Simon-Matthieu a été baptisé à la vigile pascale de 2025, en l’église de la Sainte-Trinité, à Paris (9e). « J’ai cherché ma paroisse. Je me suis d’abord dirigé vers une église parisienne dont le curé n’était pas très avenant. C’est dommage, ça ne devrait pas arriver… J’ai finalement choisi la Sainte-Trinité, assez éloignée de chez moi, ce qui m’évitait des représailles. Dès le début, on m’a demandé de faire la quête. Les paroissiens sont venus spontanément me parler, je ne me suis pas senti jugé. »

De son côté, au fil des rencontres et de ses lectures, Myriam a fini par comprendre que la vérité se trouvait dans le christianisme. Elle aussi a demandé le baptême. « Pendant tout mon cheminement, j’ai eu la chance d’être entourée : dans ma paroisse, chez les Sœurs d’une communauté que j’affectionne beaucoup, par les amis que je rencontrais. La seule chose encore difficile aujourd’hui, c’est le regard des gens, lorsque je rentre dans certaines églises où personne ne me connaît. »

Premier défi pour l’Église : la prise de conscience. Les conversions de musulmans au christianisme sont bien réelles. Selon les chiffres de la Conférence des évêques de France, plus de 700 personnes d’origine musulmane reçoivent le baptême chaque année… et même 1 700 en 2025 selon Mission Ismérie. Face à ce flot de nouveaux baptisés, l’église « constate que ce mouvement ne vient pas de ce qu’elle a mis en place, mais d’un élan intérieur de plus en plus grand », précise l’abbé Jean-Raphaël Dubrule, supérieur des Missionnaires de la Miséricorde Divine. Cette communauté de prêtres, fondée en 2005, travaille à répandre la Miséricorde du Christ dans les cœurs et dans les rues.

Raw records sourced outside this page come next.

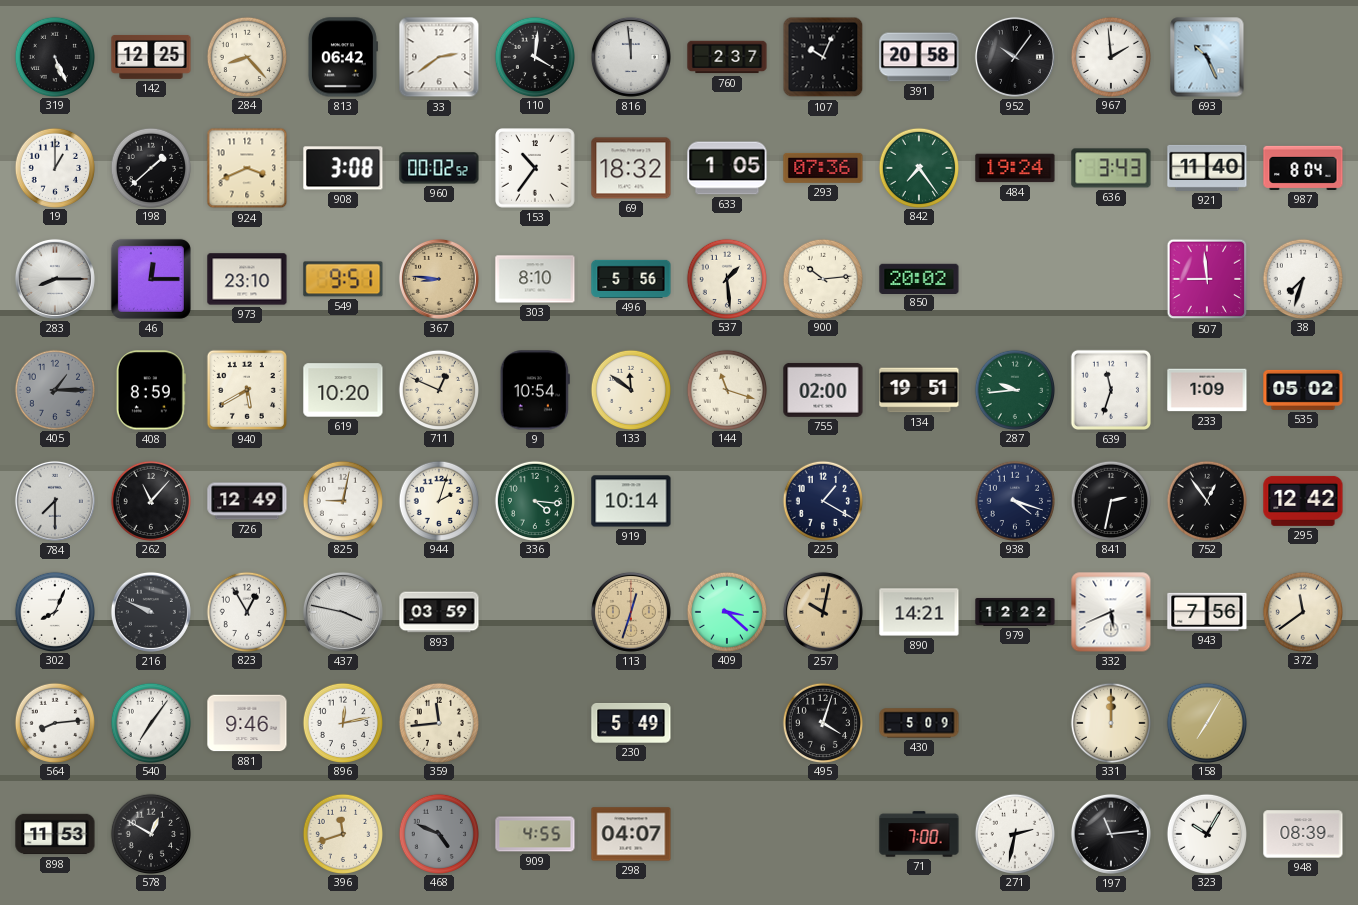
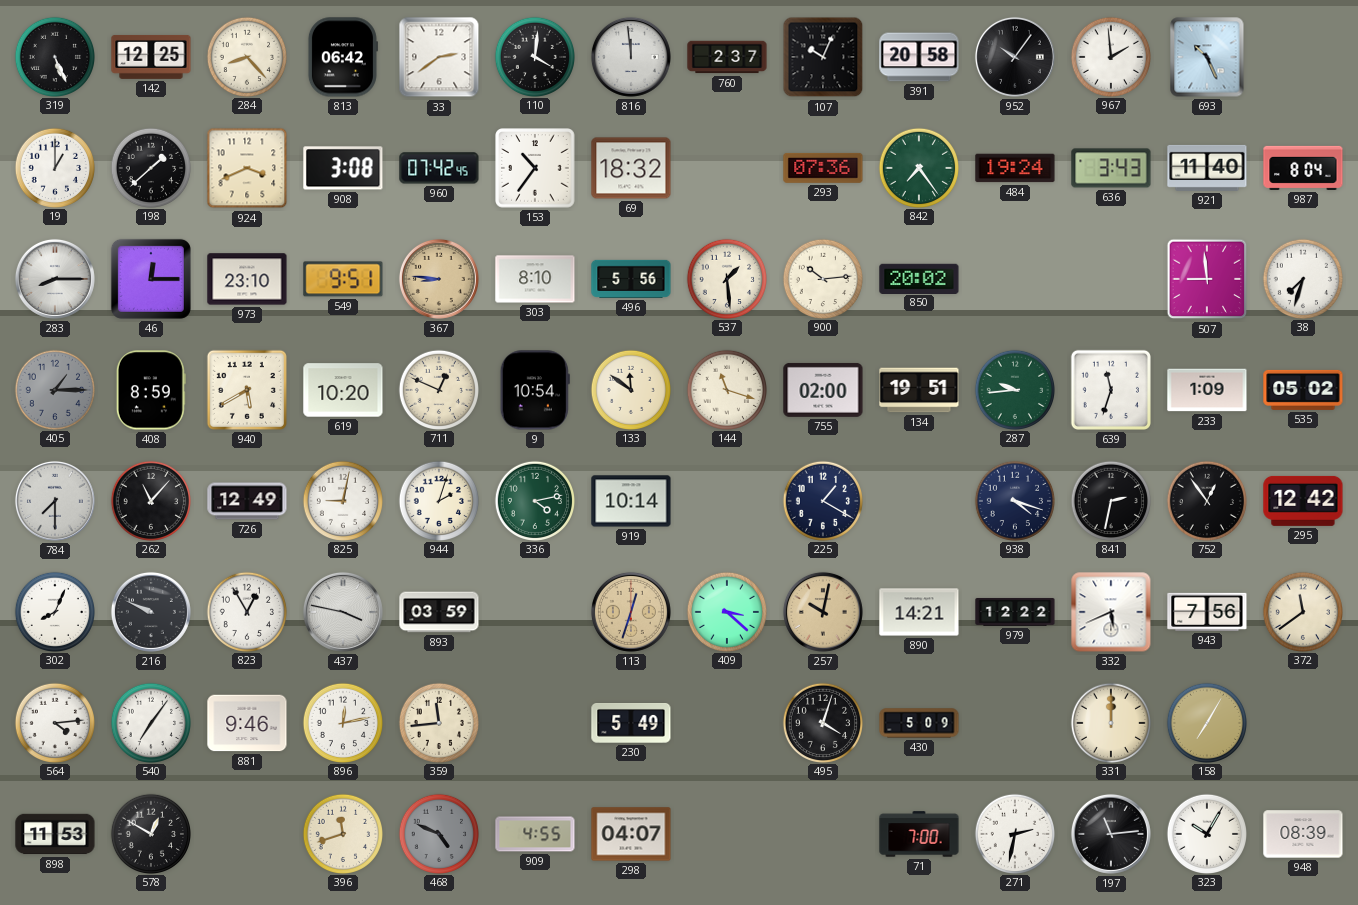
960: 00:02 -> 07:42
633: 1:05 -> none
336: 4:16 -> 4:13
564: 8:14 -> 4:14
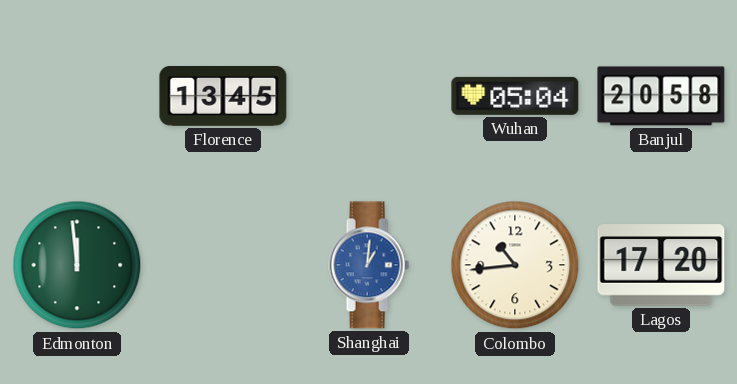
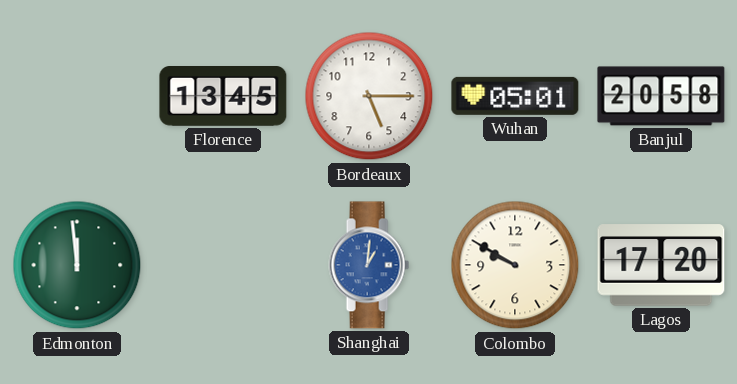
Bordeaux: none -> 5:15
Wuhan: 05:04 -> 05:01
Colombo: 10:44 -> 9:50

Vincent Neymon confirme cet élan des cœurs. Il dirige Mission Ismérie, qui accompagne les convertis dans leur parcours de foi et veille à leur intégration dans l’Église catholique. Depuis six mois, cette association évangélise sur les réseaux sociaux, via son nouveau média, « La Rencontre ». « Aujourd’hui, nous ne parvenons pas à faire face au très grand nombre de demandes de contact que l’on a sur internet, explique Vincent Neymon. Nous avons 500 demandes en attente. C’est évident, Dieu travaille le cœur des musulmans. Mais, la foi de ces nouveaux convertis n’est pas tout de suite mûre. Il y a des allers et retours, des hésitations… L’écoute et l’accompagnement sont indispensables. »

Défi pastoral et communautaire

Pour les musulmans, tout départ de l’« oumma », la communauté de l’islam, est vécu comme une trahison. Ceux qui cheminent vers le baptême se retrouvent souvent seuls, se demandant même s’il est possible de se convertir. Très souvent rejetés par leurs parents, dépouillés de leurs biens, ils recherchent en l’Église leur nouvelle famille.

Beaucoup le soulignent : les nouveaux baptisés ne peuvent simplement rester entre eux, au sein de communautés de convertis. C’est un premier pas, nécessaire, qui leur permet de se référer à un groupe existant et dynamique. Mais l’insertion dans les paroisses, cœur de la vie de l’Église, est indispensable.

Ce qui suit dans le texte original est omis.